__Information__.
"""

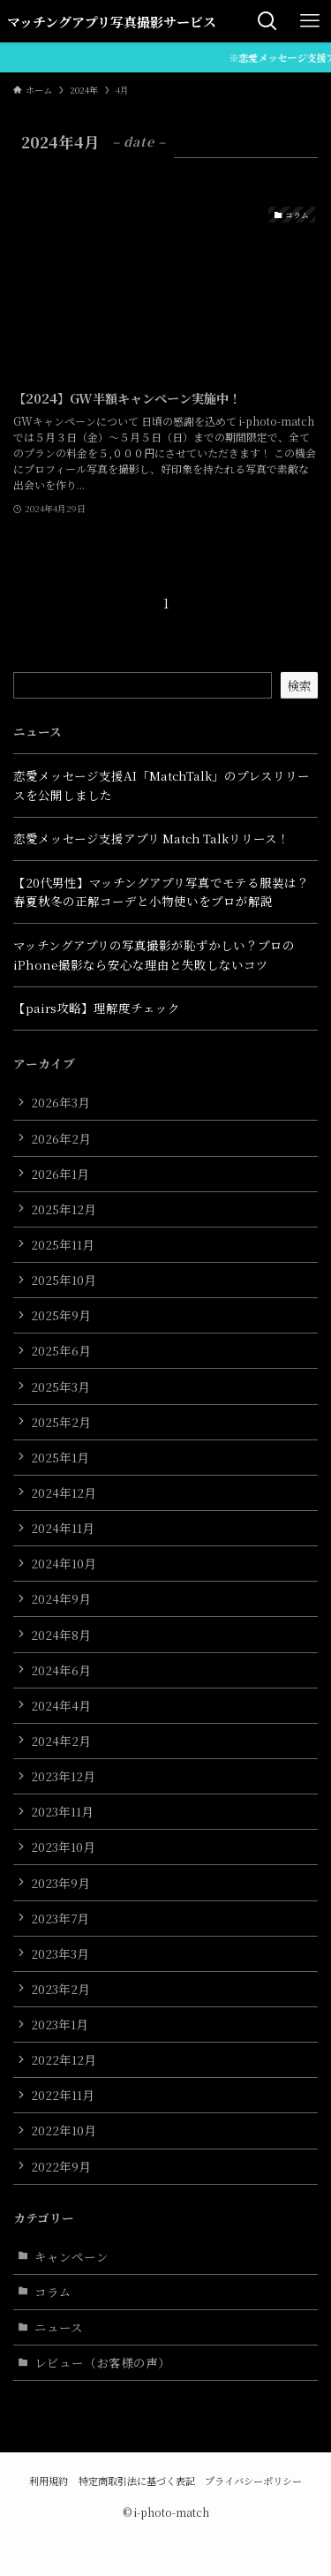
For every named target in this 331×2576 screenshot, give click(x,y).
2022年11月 (62, 2095)
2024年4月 (61, 1705)
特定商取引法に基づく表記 (137, 2481)
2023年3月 (60, 1953)
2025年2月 (61, 1422)
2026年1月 (60, 1173)
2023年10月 (63, 1846)
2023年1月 (59, 2024)
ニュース (58, 2327)
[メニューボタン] (310, 21)
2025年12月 (63, 1209)
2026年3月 (60, 1102)
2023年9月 (60, 1883)
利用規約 (48, 2481)
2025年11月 (62, 1244)
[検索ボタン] (267, 21)
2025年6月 (61, 1350)
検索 (299, 685)
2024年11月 (62, 1528)
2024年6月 (61, 1670)
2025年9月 (61, 1315)
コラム (52, 2291)
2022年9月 (61, 2166)
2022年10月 (63, 2130)
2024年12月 (63, 1492)
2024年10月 (63, 1563)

"""

__What needs to be done__.
Give the data above again in full and unchanged, skipping the pictures.

__Answer space__.
For every named target in this 331×2576 screenshot, give click(x,y).
2022年11月 (62, 2095)
2024年4月 (61, 1705)
特定商取引法に基づく表記 (137, 2481)
2023年3月 (60, 1953)
2025年2月 (61, 1422)
2026年1月 (60, 1173)
2023年10月 (63, 1846)
2023年1月 (59, 2024)
ニュース (58, 2327)
[メニューボタン] (310, 21)
2025年12月 (63, 1209)
2026年3月 (60, 1102)
2023年9月 (60, 1883)
利用規約 (48, 2481)
2025年11月 (62, 1244)
[検索ボタン] (267, 21)
2025年6月 (61, 1350)
検索 (299, 685)
2024年11月 (62, 1528)
2024年6月 (61, 1670)
2025年9月 (61, 1315)
コラム (52, 2291)
2022年9月 (61, 2166)
2022年10月 (63, 2130)
2024年12月 (63, 1492)
2024年10月 (63, 1563)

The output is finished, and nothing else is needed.